Debolezza su base annua diffusa a quasi tutte le aree, testimoniata dal +1,4% in Europa e dal +0,4% extra-Ue, risultati che riducono ulteriormente il già magro bottino del 2018: tra gennaio e novembre per il made in Italy resta una crescita del 3,5%, meno della metà rispetto a quanto realizzato nel corso del 2017.
Se i pesanti cali di Turchia, Russia, Medio Oriente e Svizzera vanno quasi ad azzerare il bilancio extraUe, in Europa il clima è più variegato, con crescite ancora interessanti in mercati non marginali come Spagna o Paesi Bassi. A pesare sulla media è però soprattutto la stagnazione degli acquisti di Francia e Germania, dove le crescite ci sono ma inferiori al punto percentuale.
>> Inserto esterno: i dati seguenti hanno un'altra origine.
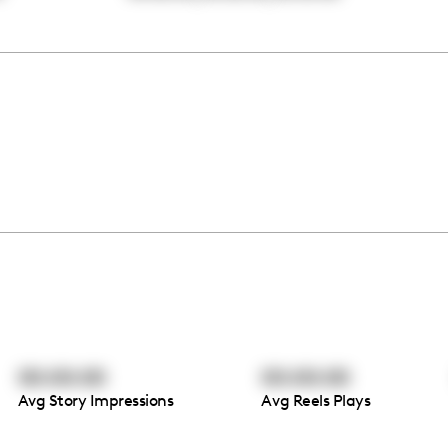
00:00:00
00:00:00
Avg Story Impressions
Avg Reels Plays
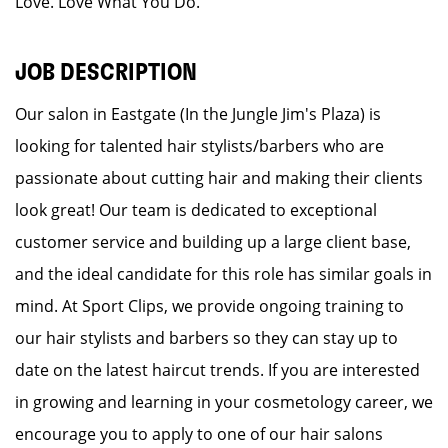
Love. Love What You Do.
JOB DESCRIPTION
Our salon in Eastgate (In the Jungle Jim's Plaza) is
looking for talented hair stylists/barbers who are
passionate about cutting hair and making their clients
look great! Our team is dedicated to exceptional
customer service and building up a large client base,
and the ideal candidate for this role has similar goals in
mind. At Sport Clips, we provide ongoing training to
our hair stylists and barbers so they can stay up to
date on the latest haircut trends. If you are interested
in growing and learning in your cosmetology career, we
encourage you to apply to one of our hair salons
Il brusco calo della produzione di auto in Germania, già concretizzato a novembre con un calo del 20% e proseguito a dicembre con la stessa intensità, sarà forse maggiormente visibile nel dato di fine anno, anche se qualche effetto è già riscontrabile. Le vendite oltreconfine di componentistica di gommaplastica, ad esempio, crescono solo dello 0,8% (+5,3% nei primi 11 mesi) e anche nei metalli (+3% rispetto al +9,7% del periodo gennaio-novembre) il rallentamento è evidente. E sono del resto numerosi (si veda il Sole 24 Ore del 12 gennaio) i fornitori italiani che segnalano nell’ultimo bimestre dell’anno cali di fatturato nell’ordine del 10-15%, proprio per effetto dello stop alle fabbriche di Berlino. La crescita degli acquisti tedeschi in media nel mese si ferma così allo 0,8%, negli 11 mesi è pari invece al 4,1%, segnalando anche in questo caso un trend per nulla favorevole.
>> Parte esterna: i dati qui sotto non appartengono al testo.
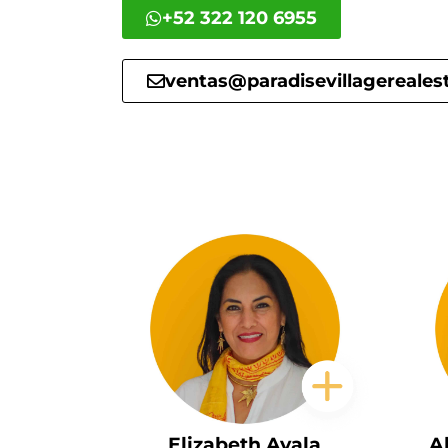
+52 322 120 6955
ventas@paradisevillagereales
Elizabeth Ayala
A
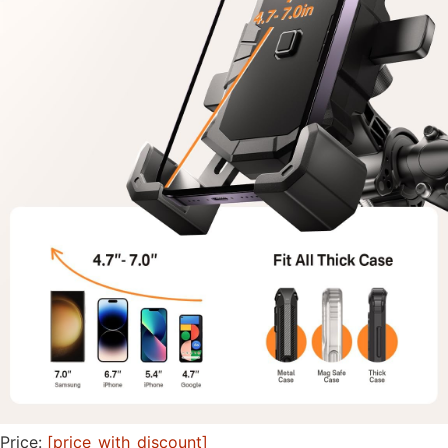
Price:
[price_with_discount]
Dal lato delle importazioni la crescita apparente è ampia (+3,4%), valore che tuttavia si dimezza all’1,6% escludendo dal calcolo l’energia e considerando solo la manifattura. Il saldo commerciale degli undici mesi si attesta poco oltre i 36 miliardi di euro, quasi 6,5 in meno rispetto allo stesso periodo del 2017.
La frenata dell’export tricolore non è isolata e coinvolge anche altri paesi europei, che tuttavia in termini di crescita riescono a mantenere un passo superiore. Rispetto al +3,5% dell’Italia tra gennaio e novembre, solo Bulgaria, Danimarca e Lussemburgo realizzano performance peggiori.